Healthy soils help make a healthy environment and nourishing food for our bodies. This winter, Solana Center worked with local farmers and ranchers to discuss the state’s Healthy Soils Program, strategize ways to implement best management practices, and improve productivity.
According to the Farm Bureau, San Diego County has more small farms than any other county in the US and ranks first in part-time farmers, nursery crops, and, yes, avocados. We also grow our share of guavas, pomegranates, limes, macadamias, lemons, strawberries and egg-laying hens. Farming generates an estimated $2.8 billion in annual revenues. The less strain we put on local farmers’ abilities to produce healthy crops without washing away the nutrients in their soils, the more they can focus on growing healthy foods.

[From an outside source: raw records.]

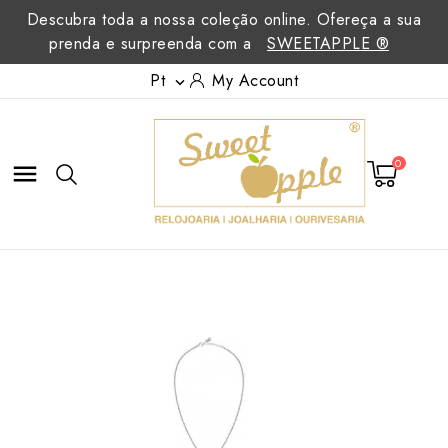
Descubra toda a nossa coleção online. Ofereça a sua
prenda e surpreenda com a
SWEETAPPLE ®
Pt
My Account

0

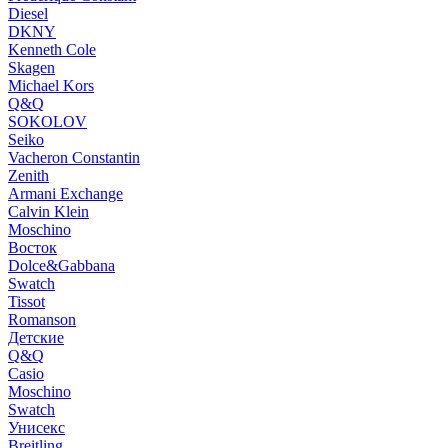
Diesel
DKNY
Kenneth Cole
Skagen
Michael Kors
Q&Q
SOKOLOV
Seiko
Vacheron Constantin
Zenith
Armani Exchange
Calvin Klein
Moschino
Восток
Dolce&Gabbana
Swatch
Tissot
Romanson
Детские
Q&Q
Casio
Moschino
Swatch
Унисекс
Breitling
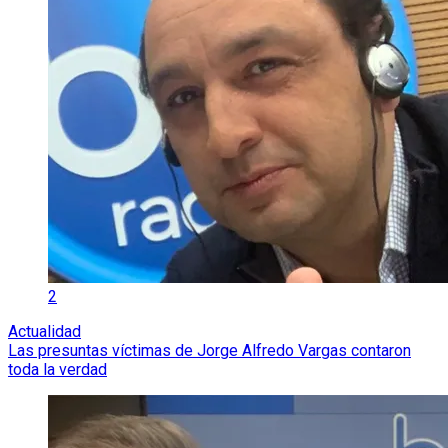
2
Actualidad
Las presuntas víctimas de Jorge Alfredo Vargas contaron
toda la verdad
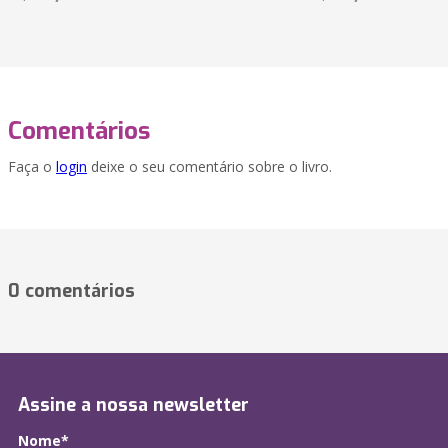
Comentários
Faça o
login
deixe o seu comentário sobre o livro.
0 comentários
Assine a nossa newsletter
Nome*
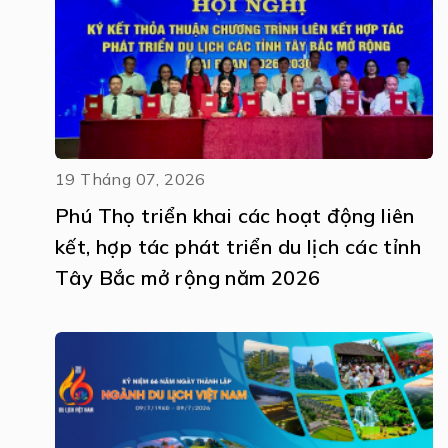
19 Tháng 07, 2026
Phú Thọ triển khai các hoạt động liên
kết, hợp tác phát triển du lịch các tỉnh
Tây Bắc mở rộng năm 2026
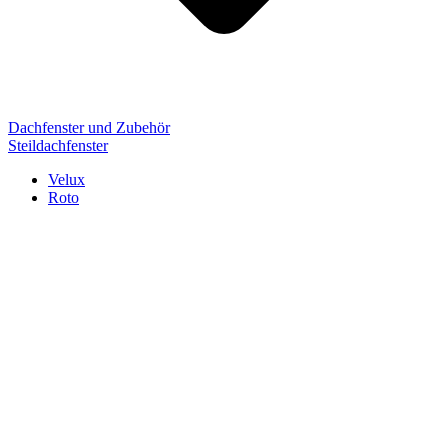
Dachfenster und Zubehör
Steildachfenster
Velux
Roto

Staff met with thirteen potential applicants to work through the application process. Five of them, managing landscapes from 1-acre to 40, applied for funding to be invested in things such as equipment to spread mulch and improvements that cut down on erosion. San Diego County applicants are local family farms in Ramona, Temecula, and Valley Center who requested modest sums for practical, effective measures.
Water retention, soil filtration and reducing runoff are among the many issues our local family farmers seek to address with support from the healthy soils program to discourage pollutants from entering their properties and manage water more effectively. Their efforts will not only build healthier soils with compost and mulch by increasing the input of biomass in the soil, it will undoubtedly allow for continued farming without herbicides or pesticides and encourage natural pollinators. Improving the soils also puts carbon back into the soil instead of the atmosphere. The state is reviewing 222 proposals, with a decision expected in June.